## INSTRUCTIONS TO FOLLOW
Please state in a single number how many lines of the entries below include the word "montant".

[Transcribed page contents]
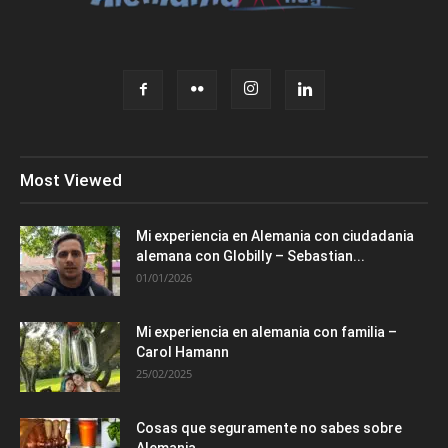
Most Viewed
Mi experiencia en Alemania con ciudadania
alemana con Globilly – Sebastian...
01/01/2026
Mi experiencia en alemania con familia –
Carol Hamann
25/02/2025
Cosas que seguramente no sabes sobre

...

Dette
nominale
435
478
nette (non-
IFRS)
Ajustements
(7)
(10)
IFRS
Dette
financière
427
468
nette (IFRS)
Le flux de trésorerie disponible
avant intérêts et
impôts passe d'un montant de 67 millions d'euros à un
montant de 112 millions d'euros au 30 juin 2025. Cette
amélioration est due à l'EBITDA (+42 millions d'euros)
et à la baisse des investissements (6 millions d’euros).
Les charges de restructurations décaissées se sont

## ANSWER AREA
2